Antonov An-10 Cat
Antonov An-10 is noteworthy in that it predetermined the appearance of wide-body aircraft. The similar An-12 flies to this day. And about the An-10, many already do not remember, even more people have never heard of it. The plane appeared in a very timely fashion, flew for 15 years, did a lot of work, and left almost as quickly as it appeared.
Although the design from series to series was improved, the problems associated with "childhood diseases" were felt. Even the originally planned number of An-10's, 215 pieces, was never released. They built only 108 units (from 1957 to 1960). In 1960 the An-10 was the first aircraft in the world to fly a four-engine aircraft with only one working engine. After several cataclysmic in-flight failures in which the wings fell off, in 1972 Aeroflot withdrew the airliners from service due to insufficient fatigue strength of the wing panels. No An-10/10A were exported.
Each aircraft, when it was created and rose into the air, has its own particular destiny. She, like a person, can be happy or vice versa. And all of his flying life can also be filled, interesting and very long, or it can develop in such a way that it becomes very short and involves all sorts of failures. Lucky examples are many. However, not all life is so well formed. In the history of aviation, there were many aircraft with an unhappy fate. One such aircraft is the passenger An-10, whose relatively short flight life was interrupted suddenly and under tragic circumstances.
The civilian An-10 was a four-engine turboprop commercial freight and passenger transport. Powered by four 4015 shp Ivchenko AI-20 turboprops, it could carry up to 130 passengers. The An-8s formed the basis for the stretched, four engined An-10 airliner for Aeroflot. Design of the An-10 airliner began in November 1955 and the prototype (named Ukraina) first flew in March 1957.
The An-12 aircraft is a military development of the An-10. Entering service in 1959, the An-10 in turn formed the basis for the An-12, the main differences between the two being the latter's more upswept rear fuselage and rear loading ramp. The Antonov An-12 is the Soviet equivalent to the American C-130 Hercules. The first An-12 prototype flew in March of 1957, the same month as the An-10 prototype, which indicated the close relationship between the aircraft. Subsequently more than 500 An-10/10A are believed to have been built.
During 1959, Aeroflot introduced two new types of turboprop airliner: the An-10, a high-wing four-engined airliner, and the 11-18, a sleek-looking low-wing four-engined turbo-prop (the same name but a different type to the earlier piston-engined aircraft). Both types gradually replaced hundreds of ll-12s, ll-14s and Li-2s which were relegated to routes within its base directorates.
In operation, the capacity was brought to 118 seats. From aircraft of a similar type, it was not very demanding for airfields. It is noteworthy for the high degree of unification with the cargo variant (An-12 aircraft). The generality of structural elements reached 86%. It has modifications: An-10A - passenger 132 local version and An-10T - transport, with wooden decking.
The An-10 replaced Lie-2 and Il-14 and flew practically from the same airfields as these aircraft, thereby making a big contribution to the development of civil air traffic in the Soviet Union. Standing among the old aircraft in some peripheral airport An-10 always attracted attention both with its unusual appearance and coloring (the red band along the portholes).
In 1958, at the World Exhibition in Brussels, the aircraft was awarded a diploma and a large gold medal. In 1959, three AN-10s took part in an air parade in Tushino, dedicated to the Day of the Air Fleet of the USSR. The first technical flight on the route Kiev-Moscow-Tbilisi-Adler-Kharkov-Kiev was carried out on April 27, 1959. On July 21-22, the first passenger flight on the Kiev-Moscow-Simferopol line took place. From this flight, the regular operation of the liner on Aeroflot air lines began.
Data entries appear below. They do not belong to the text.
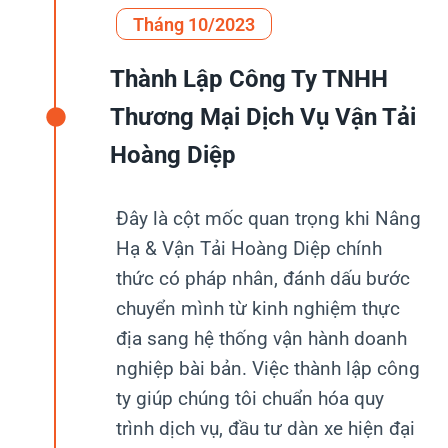
Tháng 10/2023
Thành Lập Công Ty TNHH
Thương Mại Dịch Vụ Vận Tải
Hoàng Diệp
Đây là cột mốc quan trọng khi Nâng
Hạ & Vận Tải Hoàng Diệp chính
thức có pháp nhân, đánh dấu bước
chuyển mình từ kinh nghiệm thực
địa sang hệ thống vận hành doanh
nghiệp bài bản. Việc thành lập công
ty giúp chúng tôi chuẩn hóa quy
trình dịch vụ, đầu tư dàn xe hiện đại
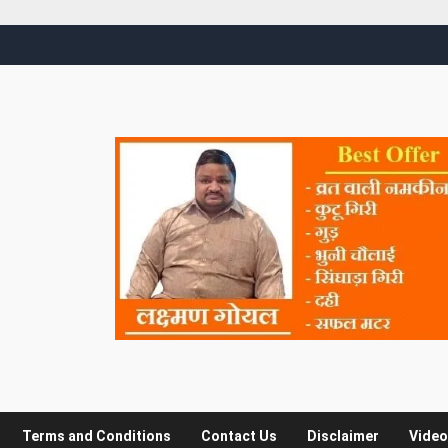
Terms and Conditions
Contact Us
Disclaimer
Video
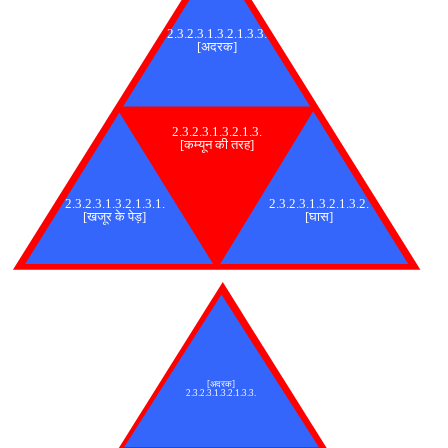
2.3.2.3.1.3.2.1.3.3.
[अदरक]
2.3.2.3.1.3.2.1.3.
[कम्यून की तरह]
2.3.2.3.1.3.2.1.3.1.
2.3.2.3.1.3.2.1.3.2.
[खजूर के पेड़]
[घास]
[अदरक]
2.3.2.3.1.3.2.1.3.3.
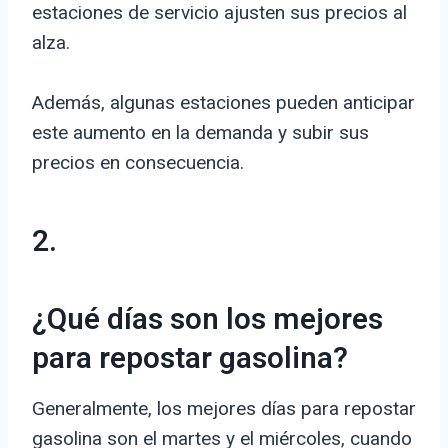
estaciones de servicio ajusten sus precios al
alza.
Además, algunas estaciones pueden anticipar
este aumento en la demanda y subir sus
precios en consecuencia.
2.
¿Qué días son los mejores
para repostar gasolina?
Generalmente, los mejores días para repostar
gasolina son el martes y el miércoles, cuando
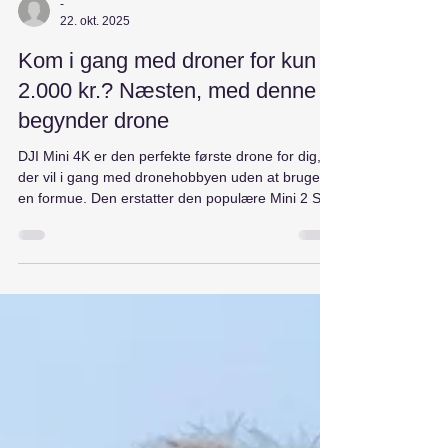
-
22. okt. 2025
Kom i gang med droner for kun
2.000 kr.? Næsten, med denne
begynder drone
DJI Mini 4K er den perfekte første drone for dig,
der vil i gang med dronehobbyen uden at bruge
en formue. Den erstatter den populære Mini 2 SE
og leverer imponerende 4K-video, nem betjening
og stabil flyvning – alt sammen i en letvægtsdrone
under 249 g.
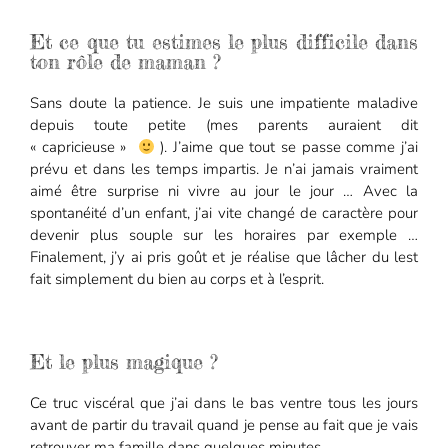
Et ce que tu estimes le plus difficile dans
ton rôle de maman ?
Sans doute la patience. Je suis une impatiente maladive
depuis toute petite (mes parents auraient dit
« capricieuse »
). J’aime que tout se passe comme j’ai
prévu et dans les temps impartis. Je n’ai jamais vraiment
aimé être surprise ni vivre au jour le jour … Avec la
spontanéité d’un enfant, j’ai vite changé de caractère pour
devenir plus souple sur les horaires par exemple …
Finalement, j’y ai pris goût et je réalise que lâcher du lest
fait simplement du bien au corps et à l’esprit.
Et le plus magique ?
Ce truc viscéral que j’ai dans le bas ventre tous les jours
avant de partir du travail quand je pense au fait que je vais
retrouver ma famille dans quelques minutes.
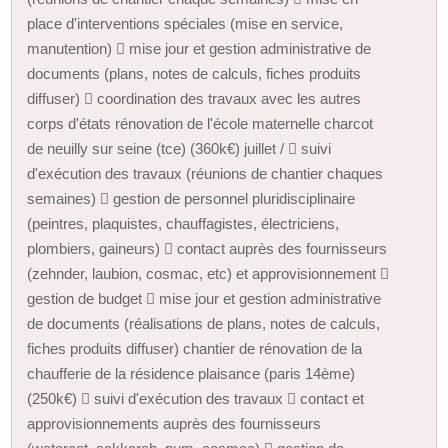
place d'interventions spéciales (mise en service,
manutention)  mise jour et gestion administrative de
documents (plans, notes de calculs, fiches produits
diffuser)  coordination des travaux avec les autres
corps d'états rénovation de l'école maternelle charcot
de neuilly sur seine (tce) (360k€) juillet /  suivi
d'exécution des travaux (réunions de chantier chaques
semaines)  gestion de personnel pluridisciplinaire
(peintres, plaquistes, chauffagistes, électriciens,
plombiers, gaineurs)  contact auprès des fournisseurs
(zehnder, laubion, cosmac, etc) et approvisionnement 
gestion de budget  mise jour et gestion administrative
de documents (réalisations de plans, notes de calculs,
fiches produits diffuser) chantier de rénovation de la
chaufferie de la résidence plaisance (paris 14ème)
(250k€)  suivi d'exécution des travaux  contact et
approvisionnements auprès des fournisseurs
On December 17, 1959 AN-10 made the first flight over the ocean. In the USA, 44 seedlings of trees and bushes growing in the USSR were transported, as a gift to US President D. Eisenhower from NS. Khrushchev.
The An-10 was the initial version with accommodation for 84 passengers and a 'play-room' for children at the rear. The An-10A developed version had a 2m longer fuselage and accommodated 100 to 130 passengers. It entered service in February 1960. An-10A also operated on skis in the far north of the Soviet Union.
Into 1966, Aeroflot laid the foundation for its eighth five-year plan with emphasis on transporting 70 million passengers, improved utilisation with the An-10/12, 11-18 and Tu-104 airliners and introducing three new airliners and three new helicopters.
An-10 was produced serially at the Voronezh aircraft plant, which from February 1957 to 1960 produced 120 aircraft. Despite continuing problems, the AN-10 continued its active flying life. In general, it was a unique aircraft for its time and at the right time, which, as already mentioned, made a very large contribution to the development of civilian passenger and freight traffic. By the beginning of the 1970s, it became the most cost-effective Aeroflot aircraft , which held first place in terms of passenger turnover. By the end of the winter of 1972, the An-10 had transported almost 39 million passengers and 1.25 million tons of various cargoes.